Dispatch From The Field: A Hiker’s Guide To Wolf Sign And Climate Change

Everyone who visits the Tongass National Forest in southeast Alaska wants to know: have you seen evidence of climate change? As if experiencing climate change was like catching a fleeting glimpse of a wolf slipping through the trees.

There is no single moment that defines our experience of climate change in Alaska. Single moments are just weather – strange weather, for sure – but just weather nonetheless. If climate change is like that elusive wolf in any way, it’s that even if you can’t see the thing directly, you know by a thousand signs that it’s there. I have been living in Juneau for about six years now. I have heard old timers complain about hot summers and warm, wet winters. I have seen the famous Mendenhall Glacier shrink and my ski pass go unused thanks to snow that never came. I have seen tracks and heard howls, found tracks, scat and fur…but I have never seen the wolf.

In February, my friend Nick and I wandered up above the Mendenhall Glacier to look for grouse and ptarmigan for the table and wolf sign for the soul. Now, I’m not claiming any particular spiritual benefits or metaphysical importance associated with any particular species of canine, but a place with wolves is a wild place. Wild places excite me. These don’t need to be places without humans, but places where other species write their own stories. I am excited by the drama of life played out on a beautiful and merciless stage. Wolf sign is proof of that drama, a verification of wildness.

Nick and I were reveling in some rare sunshine. We’d had heavy rain, day after day for almost two months. Temperatures had been just warm enough that it didn’t snow. We hiked up a well-worn trail past a rowdy school group, found an unmarked trail, and climbed a narrow draw into an open valley of meadows. We were more than 1,000 feet above sea level, but there was no snow on the brown grass. No snow to show prints. A few canine prints lingered back in the woods, but they were small and mingled with human tracks. Wolf tracks stand out for their size, but they also tend to follow a more direct path. They know where they are going.

The sun was strong, though it swung low across the winter sky. The Tongass is a temperate rainforest, which means that wet weather is possible even in winter. So while it would be hard to pin one rainy winter on climate change, the forest is clearly changing. The warming trend is affecting ocean temperature and acidity – warmer surface temperatures can be a negative indicator for salmon populations; cedar trees, struggling due to lack of snow, are expanding their range northward.

Each summer, approximately 1 million people come to southeast Alaska on cruise ships. Tourism has replaced logging as the main economic driver, yet many are coming here because of one particular sign of climate change: rapidly melting glaciers. In an interview with High Country News, John Neary, Manager of the Mendenhall Glacier Visitor Center, described a new sector in the tourism market of people who want to “see it for themselves.”  In the more than 30 years since Neary first arrived in southeast Alaska, the Mendenhall Glacier has receded by more than a mile, and the number of visitors to the glacier has nearly tripled to 450,000 a year.

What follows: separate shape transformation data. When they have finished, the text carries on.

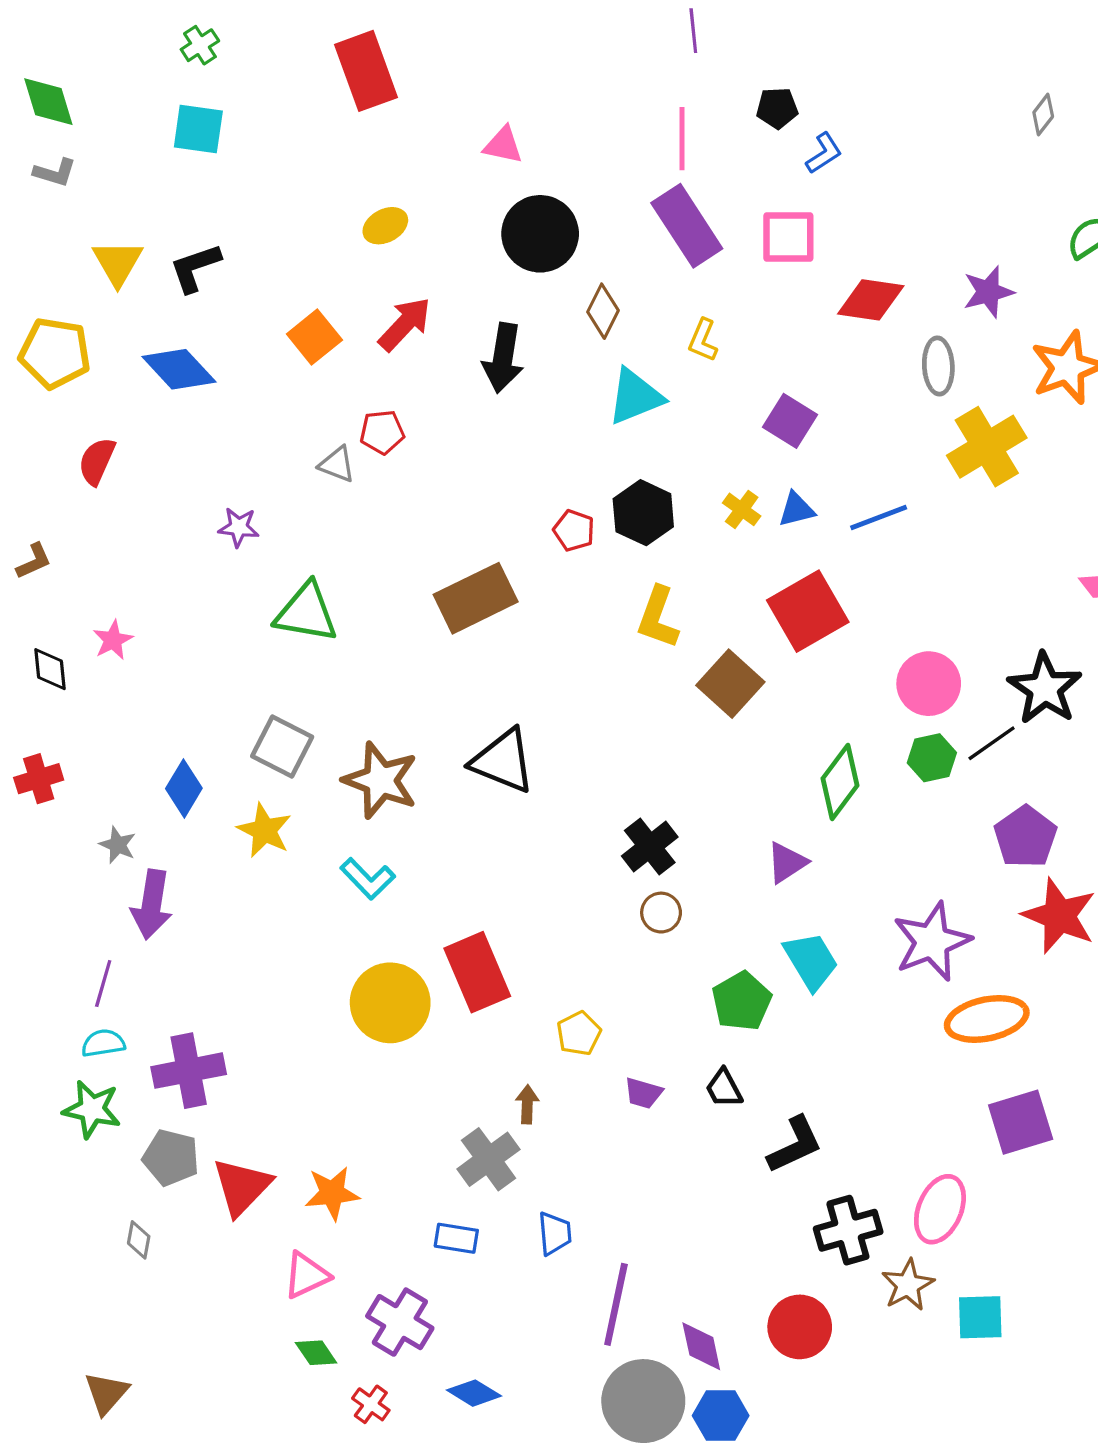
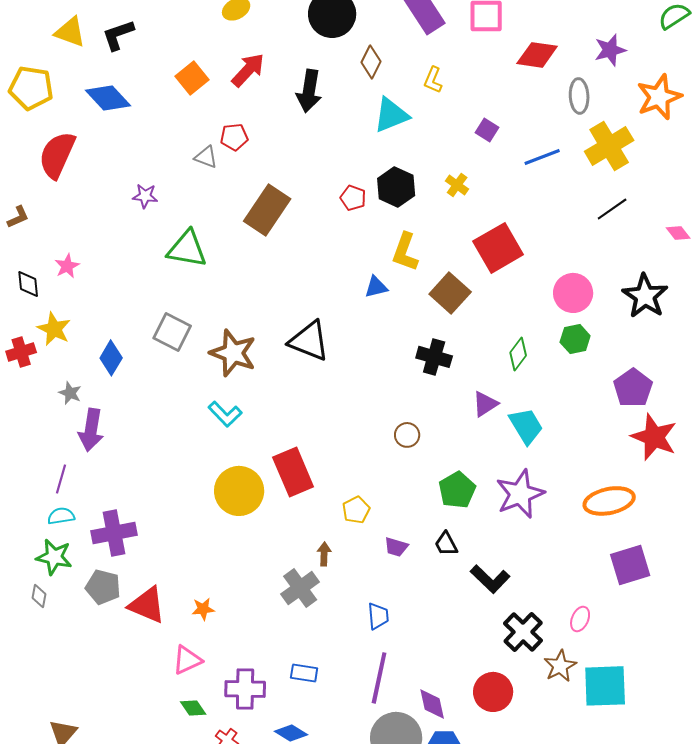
yellow triangle: (118, 263) -> (70, 32), turned -40
purple square: (790, 421) -> (487, 130), size x0.7
red semicircle: (97, 461) -> (57, 155), size x1.6
blue triangle: (796, 509) -> (376, 287), moved
blue line: (879, 518) -> (542, 157), moved
brown rectangle: (476, 598) -> (267, 210), moved, turned -30
black line: (992, 743) -> (612, 209), moved
green diamond: (840, 782) -> (518, 354), size x0.7
yellow star: (264, 830) -> (54, 329), moved
black cross: (650, 846) -> (434, 357), moved, turned -36
purple star: (932, 942) -> (520, 494), moved
cyan trapezoid: (811, 961) -> (526, 426), moved
black L-shape: (795, 1145) -> (490, 579), turned 69
red triangle: (242, 1187) -> (147, 605), turned -51
orange star: (332, 1193) -> (203, 609), size x0.7
pink ellipse: (940, 1209) -> (580, 619), size x0.6
black cross: (848, 1230) -> (523, 632), turned -30
blue trapezoid: (555, 1233) -> (378, 616), moved
blue rectangle: (456, 1238) -> (304, 673), moved
gray diamond: (139, 1240) -> (39, 596), moved
cyan square: (980, 1317) -> (605, 686), size x1.5
purple cross: (400, 1322) -> (245, 689), turned -30

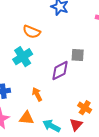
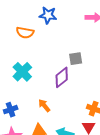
orange semicircle: (32, 32) -> (25, 33), moved

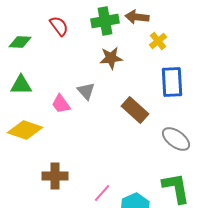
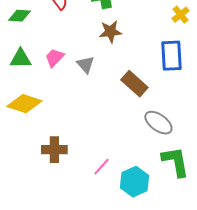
yellow cross: (158, 41) -> (180, 15), moved
pink trapezoid: (61, 104) -> (54, 58), moved, turned 80
gray ellipse: (176, 139) -> (158, 123), moved

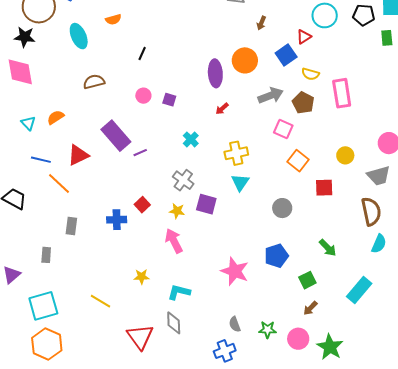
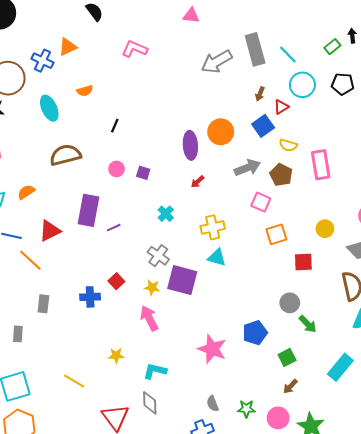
brown arrow: (261, 23) -> (260, 94), moved
brown semicircle: (94, 82) -> (65, 155), size x1.4
purple rectangle: (116, 136) -> (89, 210), turned 52
orange square: (298, 161) -> (276, 234), turned 35
cyan triangle: (240, 182) -> (217, 257), turned -48
purple square: (206, 204) -> (182, 280), size x1.4
gray circle: (282, 208) -> (290, 303), moved

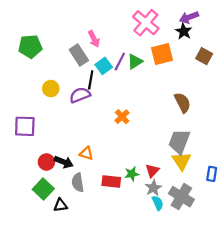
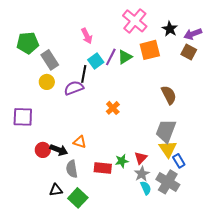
purple arrow: (189, 17) -> (193, 34), moved
gray rectangle: (79, 55) -> (50, 60), moved
blue rectangle: (212, 174) -> (179, 161), moved, turned -40
green square: (43, 189) -> (78, 198), moved

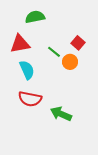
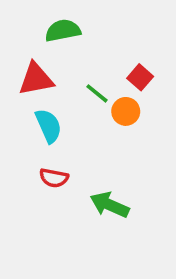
red semicircle: (30, 99) -> (54, 178), size x0.7

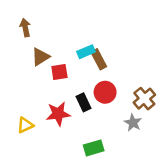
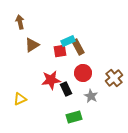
red square: (59, 72) -> (60, 51), moved
black rectangle: (84, 102) -> (66, 89), moved
red star: (58, 114) -> (51, 80), moved
gray star: (133, 123) -> (91, 96), moved

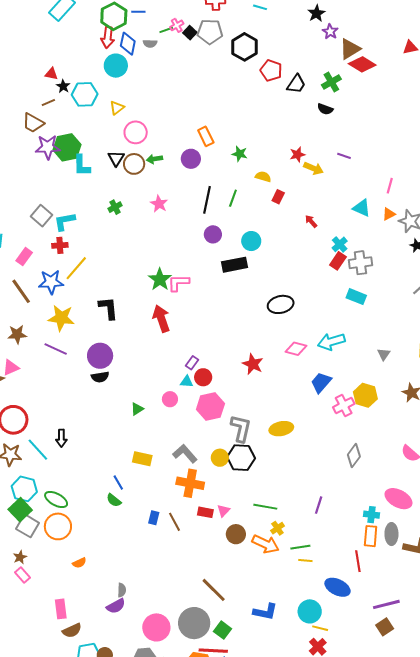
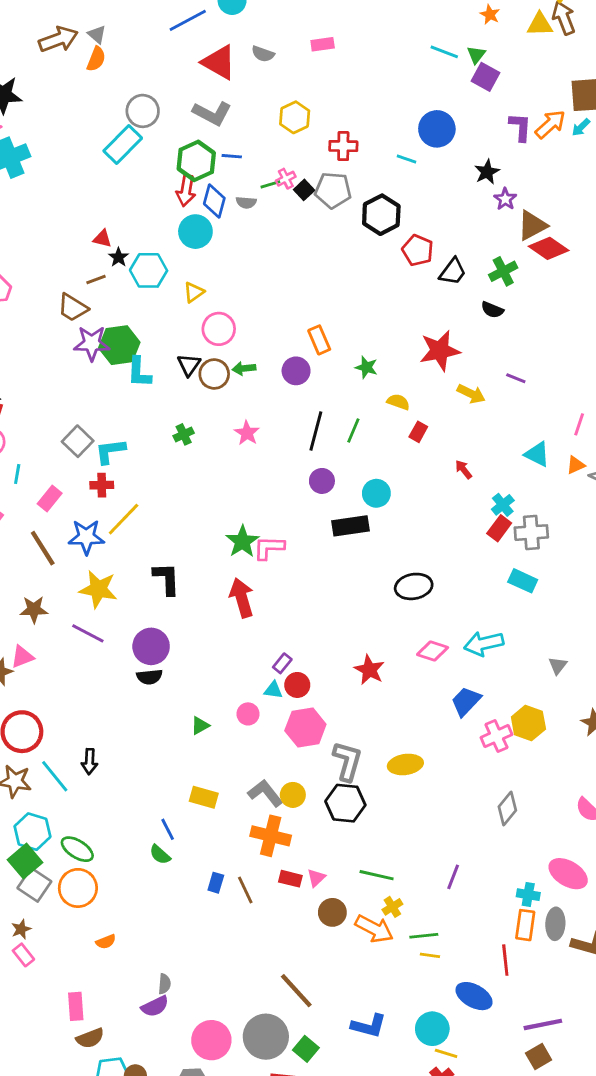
red star: (297, 155) -> (440, 351), moved, size x1.8
yellow circle: (220, 458) -> (293, 795), moved

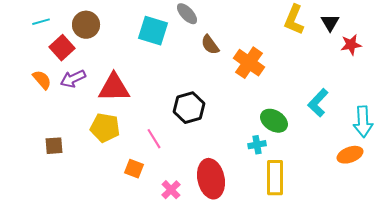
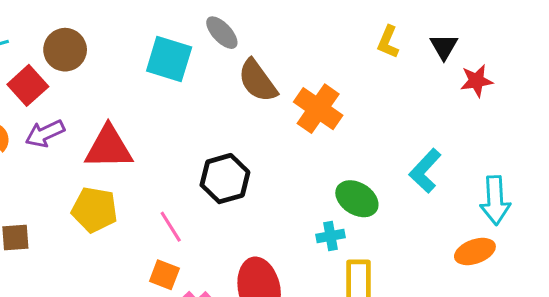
yellow L-shape: (294, 20) -> (388, 42), size x0.7
brown semicircle: (210, 45) -> (258, 81), size x1.4
orange square: (134, 169) -> (164, 275), moved

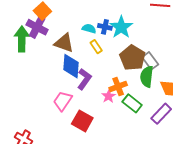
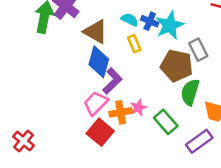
brown pentagon: (132, 58) -> (177, 66), turned -30
gray rectangle: (150, 61) -> (198, 50), moved
orange cross: (118, 87) -> (121, 112), moved
pink trapezoid: (63, 101) -> (96, 103), moved

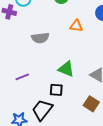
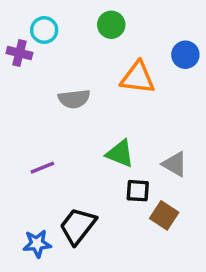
orange triangle: (76, 26) -> (138, 78), size x1.5
black square: (56, 90) -> (138, 191), moved

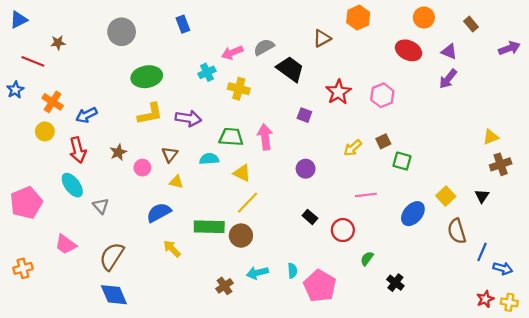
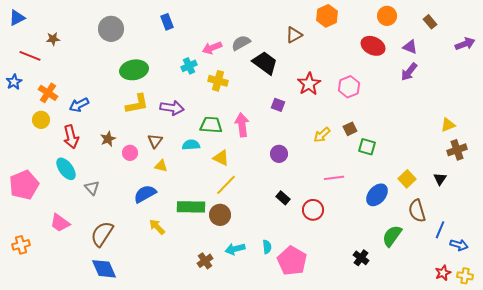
green semicircle: (367, 259) -> (392, 236), moved, size x1.6

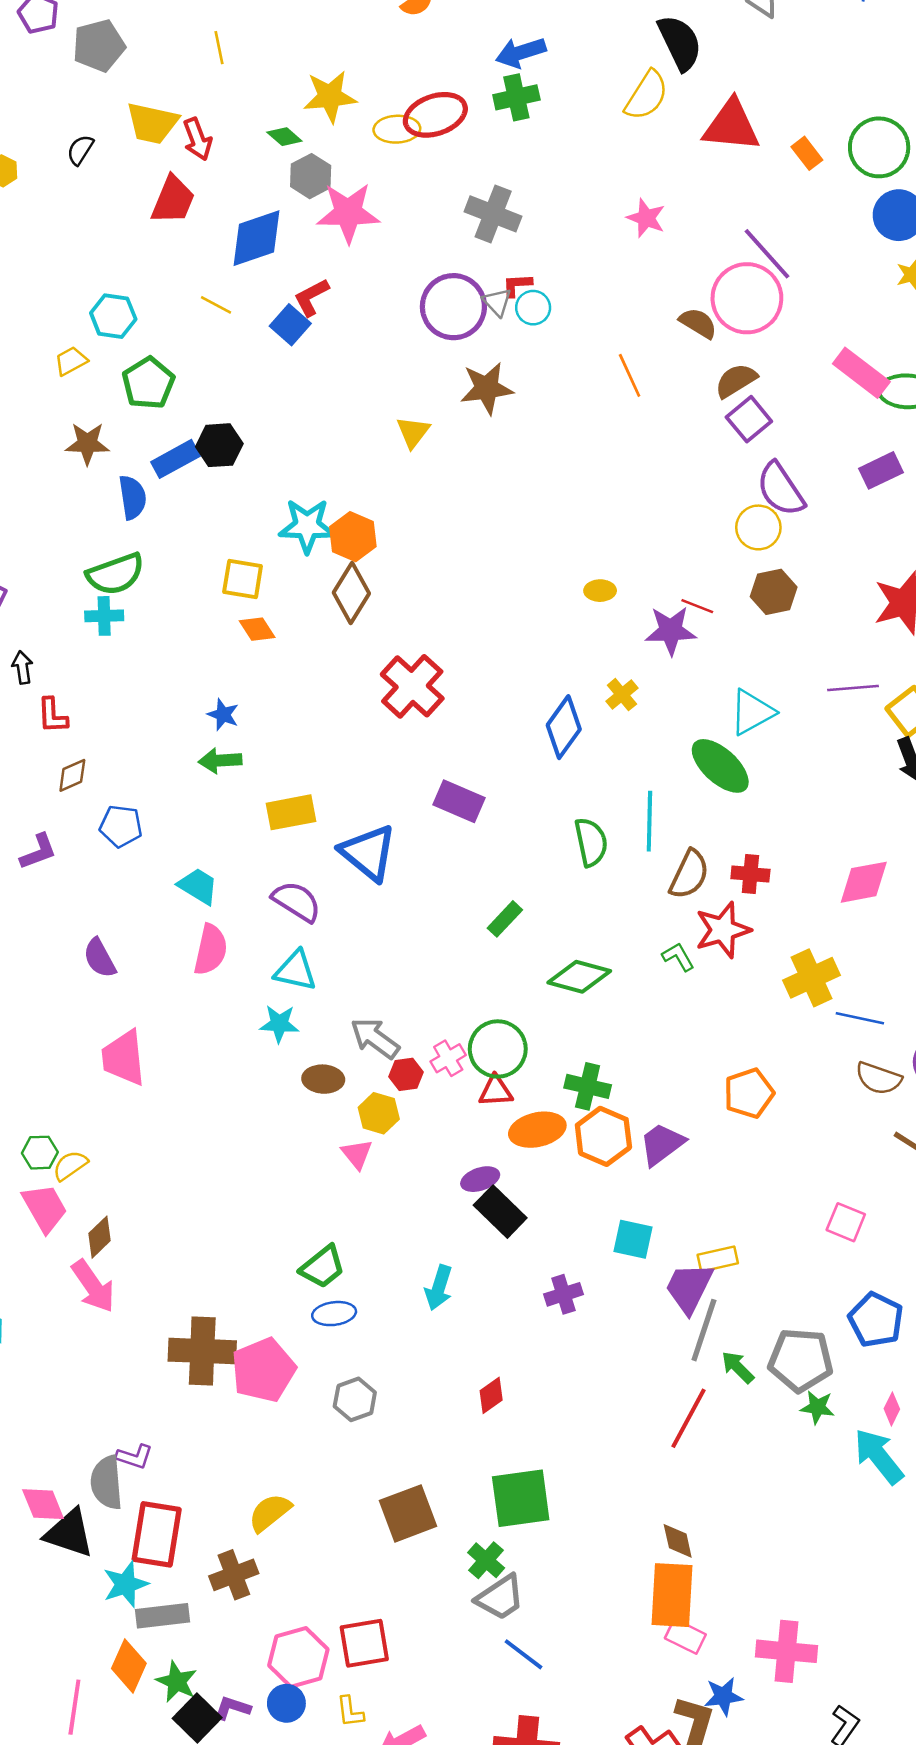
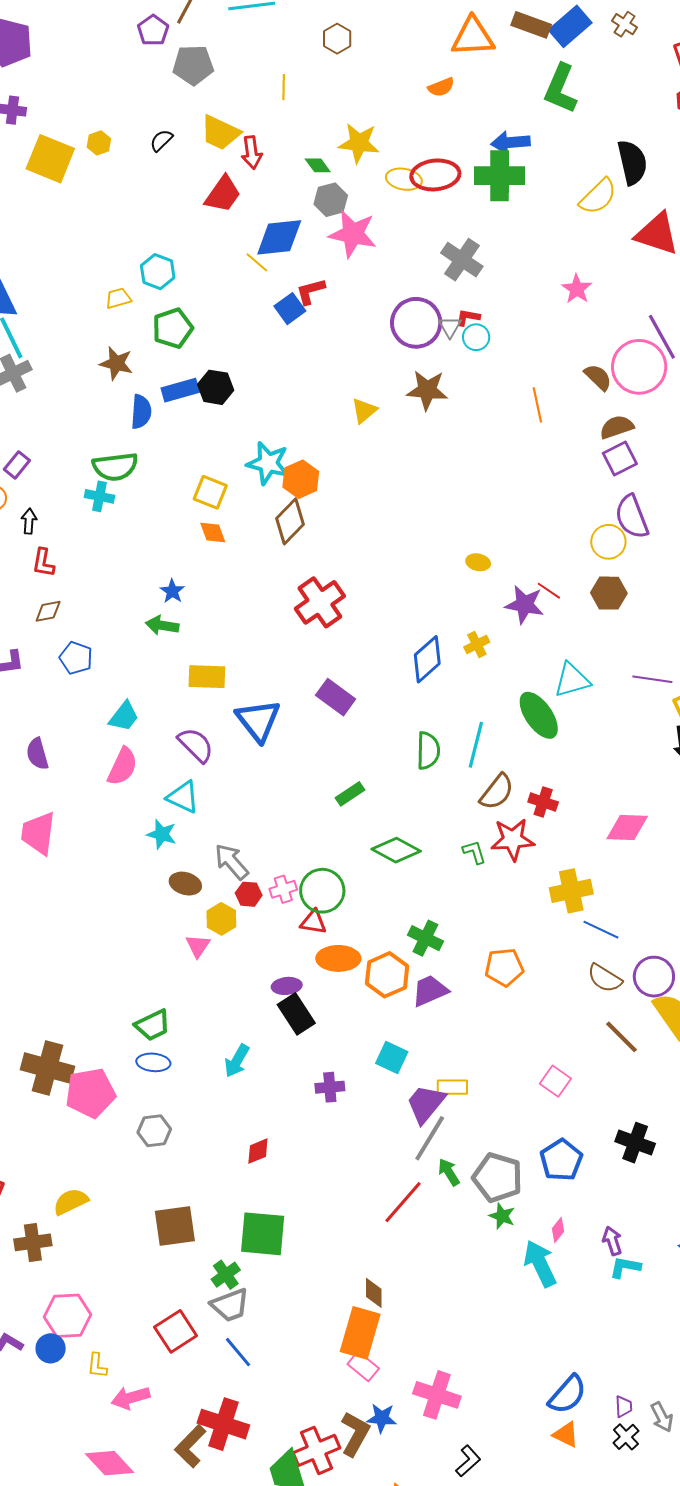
green cross: (516, 97) -> (500, 176), size x1.4
yellow line: (216, 305) -> (257, 262), moved
cyan trapezoid: (198, 886) -> (124, 716), turned 84
green cross: (588, 1086) -> (425, 938), moved
red square: (364, 1643) -> (176, 1331), moved, turned -36

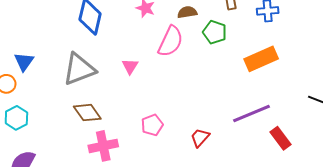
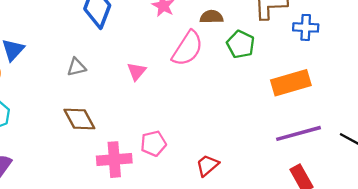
gray triangle: (79, 69) -> (76, 67), size x0.5
purple line: (251, 113) -> (299, 133), moved
pink cross: (103, 146) -> (114, 160), moved

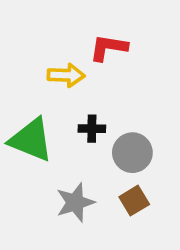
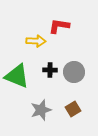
gray circle: (132, 153) -> (74, 72), moved

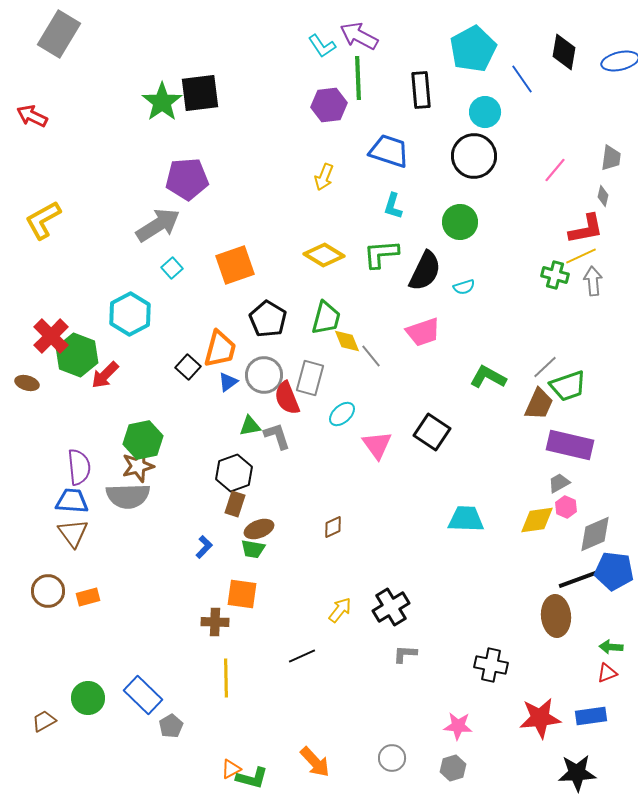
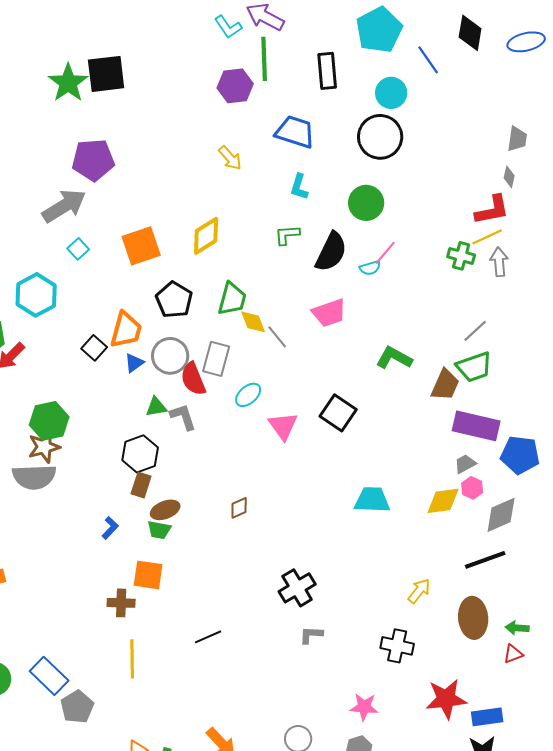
pink line: (555, 170) -> (385, 253), moved
yellow arrow: (324, 177) -> (230, 158), turned -64
green L-shape: (381, 254) -> (287, 235), size x0.7
yellow diamond: (324, 255) -> (206, 236), moved, turned -63
gray line: (545, 367) -> (475, 331), moved
blue pentagon: (614, 571) -> (520, 455), moved
yellow arrow: (340, 610) -> (419, 591), moved
brown ellipse: (556, 616) -> (473, 618), moved
blue rectangle: (591, 716) -> (487, 717), moved
gray pentagon: (171, 726) -> (77, 707), size x1.4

Hundreds of thousands of people will come to see the melting Mendenhall Glacier, but they will also gather this summer along the banks of Mendenhall Lake and Steep Creek to see wild bears chasing wild salmon within a healthy forest ecosystem. As we continued our hike high above at the headwaters of Steep Creek, bears and wolves had left sign of their travels. Old bear scats showed the last blueberries before hibernation. Among a prominent clump of trees the ground was littered with wolf scats, some ancient and some fresh. On a boulder at the head of the valley, Nick and I sat against our packs in the setting sun. We ate our snacks and sat with our binoculars, watching the valley below us. It was quiet but not silent. There was wind in the stunted spruce and cedar below us and the rush of raven’s wings above.

In his book “The Snow Leopard,” Peter Matthiessen presents the process of looking for the secretive animal as a Zen koan, a riddle to ponder but not solve. I can imagine him looking over a similar valley in the cold air and piercing sun in the remote Himalaya. “Have you seen the snow leopard? No! Isn’t that wonderful?”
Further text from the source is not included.